Tips for a MICU Rotation

Written by Elizabeth Yim, MD

The medical ICU, or MICU for short, is a daunting rotation for many in med school and residency. The sickest patients in the hospital are cared for here, and often patient care involves balancing the needs of all their organ systems. You’ll find that presenting a patient in the MICU is different from presenting a patient on another inpatient floor. For example, knowing whether or not your patient has a Foley isn’t enough; you’ll also have to know how much their input and output was over 24 hours. 

As you pre-round:

  1. Receive sign-out from the night team for any overnight events that happened with your patients

  2. Review what happened over the last 24 hours including changes in vitals, ins and outs (how much fluid they received and put out, net fluid balance), notes from consultants, major events, imaging performed, medications given, cultures grown, etc.

  3. See the patient:

    1. Talk with the nurses about events overnight, what they noticed, what suggestions they have for patients’ care, etc

    2. Review their ventilator settings

    3. Rates at which their pressors and/or sedatives are running

    4. Do a head-to-toe exam! If your patient is on sedation, check their RASS score (I would look this up beforehand, you will likely be asked what their current and goal RASS scores are). Check for cough and gag reflexes when you suction your patients and note what the secretions look like. Aside from doing a typical full-body physical exam, remember to check for skin changes (like sacral ulcers!)

    5. Check for what lines and tubes patients have in (and how long they’ve been in)

  4. Try to run the plan by your senior before rounding! They have your back and will often have an idea of what your attending may ask during rounds

As you round:

  1. Stand as central as you can and speak loudly and clearly. I know this may seem intimidating at first, but there will be a large team consisting of an attending, senior residents, interns, ICU pharmacists, and nurses and everyone needs to hear updates to care

  2. Have an organized template that you follow for every presentation consisting of

    1. Overnight events

    2. Major 24-hour events

    3. Subjective (if the patient is awake, what symptoms they report)

    4. Vital signs (over the last 24 hours, give a range of their BP, HR, RR, O2 sat, whether they were febrile, and their most recent vital signs if significantly different)

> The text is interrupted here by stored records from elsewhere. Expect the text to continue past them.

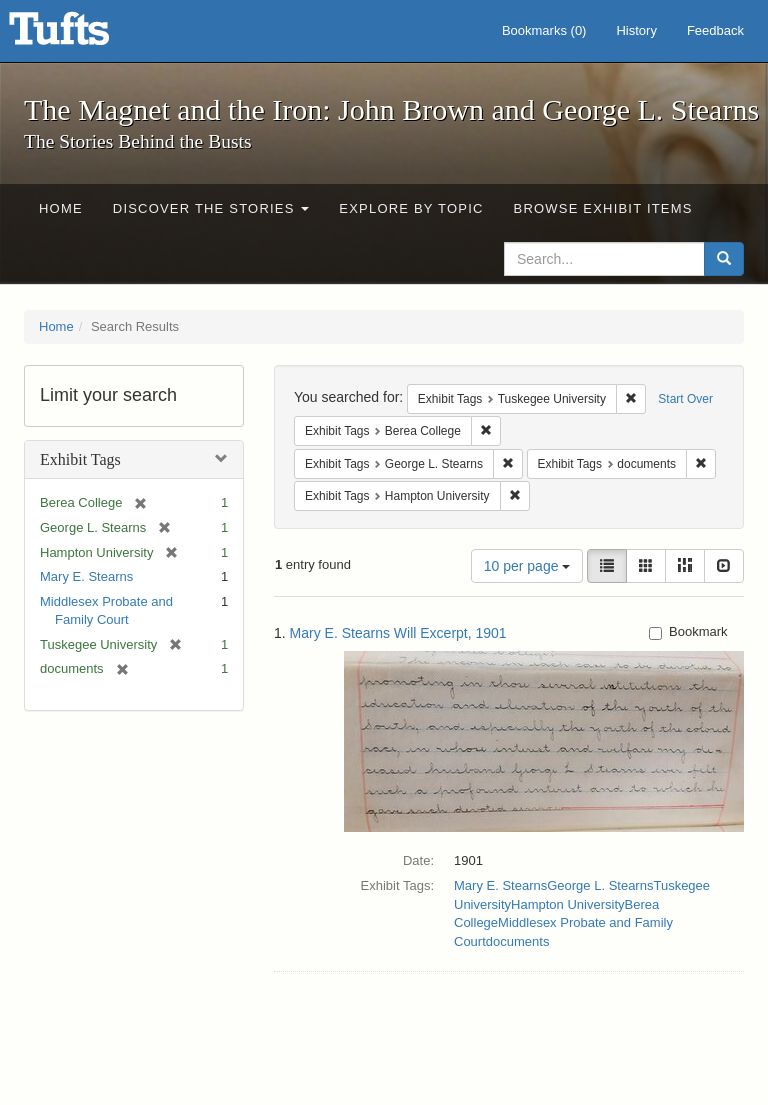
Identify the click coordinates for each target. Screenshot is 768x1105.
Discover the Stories (211, 208)
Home (61, 208)
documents (518, 941)
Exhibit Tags (80, 459)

    5. Physical exam findings

    6. Significant labs (you don’t have to read the values for every electrolyte level)

    7. Micro studies that have come back

    8. New imaging performed

    9. MOST IMPORTANT PART: Assessment and Plan!

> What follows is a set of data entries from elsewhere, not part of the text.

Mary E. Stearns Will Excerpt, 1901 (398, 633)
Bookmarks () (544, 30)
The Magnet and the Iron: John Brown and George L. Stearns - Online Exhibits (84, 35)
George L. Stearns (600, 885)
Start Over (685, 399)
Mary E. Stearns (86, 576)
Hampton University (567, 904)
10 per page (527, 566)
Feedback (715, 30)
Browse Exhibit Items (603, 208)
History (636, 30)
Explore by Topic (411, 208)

      1. For the assessment, don’t just repeat the patient’s entire past medical history. Instead, synthesize the patient’s PMH and why they were admitted to the MICU

      2. For the plan, talk about one organ system at a time. Generally, the categories are neuro, cardio, pulm, GI, renal, ID, endo, MSK

      3. Also don’t forget to consider whether the patient should undergo spontaneous awakening trials, spontaneous breathing trials, be mobilized out of the bed to the chair, have physical therapy sessions, talk to palliative care to clarify goals of care, etc.

      4. Miscellaneous: Know how many units of insulin the patient received and whether they have adequate glycemic control. Know what day of antibiotics the patients are on and when the end dates are

    10. Remember, it’s okay to be wrong about the plan, it’s important to show that you’re at least trying and thinking about how to optimize your patients’ care

After rounds:

  1. Run the list with your team to ensure that everyone is on the same page about what tasks need to be performed and who will do what

  2. Update and sign your notes

  3. Prepare for and perform any procedures that need to be done (ie. central lines, arterial blood gas draws, ultrasound peripheral lines, etc)

  4. Try to learn as much as you can from speaking to consultants, sitting in on family meetings, and gaining exposure on how to break bad news. These are skills that we don’t get much practice in during medical school and now is the best time to learn!

Common topics discussed during rounds:

  1. Types of shock

  2. ARDS and its management

  3. Common ventilator settings

  4. Antibiotics and what organisms they cover

  5. Sepsis criteria

Overall, I learned a lot during my MICU month and gained confidence in my presentation skills. Even if you decide that crit care is not for you, you will undoubtedly become a stronger medical student by absorbing as much as possible from your residents, attendings, and consultants during this educational rotation. Have fun!